## TO DO
Wherever a picture appears in the data below, omit it, and restate everything else word for word.

## THE DATA
-.-.-

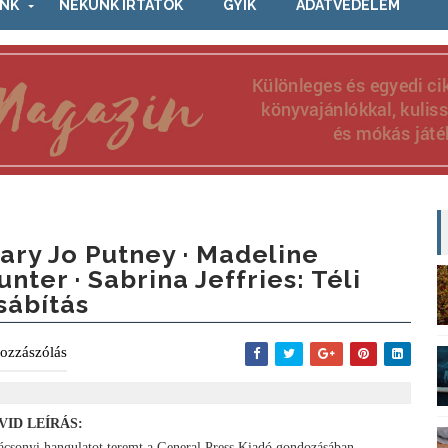
NK
NEKÜNK ÍRTÁTOK
GYIK
ADATVÉDELEM
ary Jo Putney · Madeline
unter · Sabrina Jeffries: Téli ​
sábítás
ozzászólás
VID LEÍRÁS:
ácsonyi hangulatot teremt a General Press Kiadó gondozásában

-.-.-

## ANSWER TO THIS EXERCISE
NK
NEKÜNK ÍRTÁTOK
GYIK
ADATVÉDELEM
ary Jo Putney · Madeline
unter · Sabrina Jeffries: Téli ​
sábítás
ozzászólás
VID LEÍRÁS:
ácsonyi hangulatot teremt a General Press Kiadó gondozásában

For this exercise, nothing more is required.